What then are the “liberal arts”? They first emerge rather by-the-bye in the course of Plato’s Republic in 5th-4th cent. BCE as subject areas in which youth should be educated in order to become responsible members of society, mentioned separately, and 7 in number: grammar, rhetoric, logic, arithmetic, geometry, music, and astronomy. These became personified as allegorical feminine figures Grammatica, Rhetorica, Dialectica, Arithmetica, Geometria, Musica, and Astrologia in The Wedding of Philology and Mercury by Martianus Capella in 4th-5th cent. CE, which became in turn the basis for the curriculum of the mediaeval School of Chartres.
When I began teaching Math 131 at CSUN in 1984, I was faced with choice of math history texts presuming calculus or “poets’ math” texts presuming near innumeracy. 7 years later, at my students’ request, I began writing a text for their needs, aimed primarily at English and history and journalism majors, with the intent of using story-telling devices to hook their interest and pique their curiosity. Math, like all else done by humans, is — must be! — an expression of our humanity, so we study problem-solving techniques not for sake of the solutions but to get a feel for the differing situations and characters of the peoples who did them, their times and places. I decided to base this course literally on the 7 liberal arts, since the takers were what the university classified as liberal arts students. But only the 4 upper subjects of the Quadrivium (arith., geom., music & astron.) seemed evidently math-related; of the 3 lower subjects of the Trivium (grammar, rhetoric, & logic) only logic sounded “math-y” — what to do with the other two?
I was reading with an elderly friend at the time, who had fallen and greeted me at her door sporting a pair of crutches, saying proudly “I’ve been studying the cats and dogs in the neighborhood, and this is how they walk … .” Now I had prided myself in “walking” (as I thought) with my fingers during idle study hall hours, but used a diagonally paired gait that is actually a “trot,” as I learned. This near blind woman on crutches was showing me true 4-footed walking, which turns out to be of same pattern as human infant crawling. The Amer. Her. Dict. revealed that grammata are, in fact, foot-prints (cognate with “tracks” and “graphs”). It became clear that the Trivium subjects are Walking, Talking, & Thinking — the accomplishments of the first 3 years of childhood.
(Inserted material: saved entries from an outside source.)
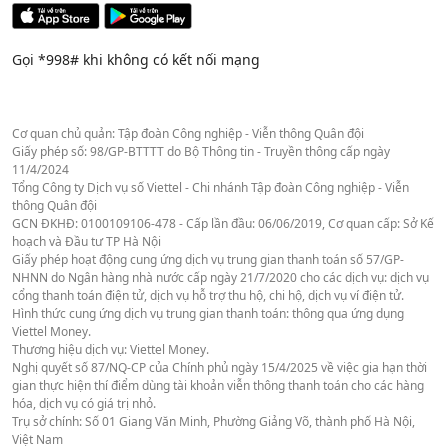
Gọi *998# khi không có kết nối mạng
Cơ quan chủ quản: Tập đoàn Công nghiệp - Viễn thông Quân đội
Giấy phép số: 98/GP-BTTTT do Bộ Thông tin - Truyền thông cấp ngày
11/4/2024
Tổng Công ty Dịch vụ số Viettel - Chi nhánh Tập đoàn Công nghiệp - Viễn
thông Quân đội
GCN ĐKHĐ: 0100109106-478 - Cấp lần đầu: 06/06/2019, Cơ quan cấp: Sở Kế
hoạch và Đầu tư TP Hà Nội
Giấy phép hoạt động cung ứng dịch vụ trung gian thanh toán số 57/GP-
NHNN do Ngân hàng nhà nước cấp ngày 21/7/2020 cho các dịch vụ: dịch vụ
cổng thanh toán điện tử, dịch vụ hỗ trợ thu hộ, chi hộ, dịch vụ ví điện tử.
Hình thức cung ứng dịch vụ trung gian thanh toán: thông qua ứng dụng
Viettel Money.
Thương hiệu dịch vụ: Viettel Money.
Nghị quyết số 87/NQ-CP của Chính phủ ngày 15/4/2025 về việc gia hạn thời
gian thực hiện thí điểm dùng tài khoản viễn thông thanh toán cho các hàng
hóa, dịch vụ có giá trị nhỏ.
Trụ sở chính: Số 01 Giang Văn Minh, Phường Giảng Võ, thành phố Hà Nội,
Việt Nam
My students study tracks left by various forms of locomotion and classify them according to frieze patterns in 1 dimension, with introduction to group theory. But since such patterns typically involve turning while translating, they are abstractly 2-dim. — one has to be coordinated to walk. From there, we address equations of form viewed on one hand as set of all points lying on a line, and dually as all lines through a point — cf. Pirsig’s Zen and The Art of Motorcycle Maintenance on why such view-switching got classical rhetoricians in disrepute (much like lawyers today). All of symbolic logic, finally, can be written with a single (Sheffer) stroke meaning “no,” which is how 2-to-3-year olds gleefully explore what they can get away with.
The Quadrivium subjects then unfold in more familiar fashion, but culminate in battle between geo- vs. heliocentric astron. post-modernly resolved in recognition that everything moves.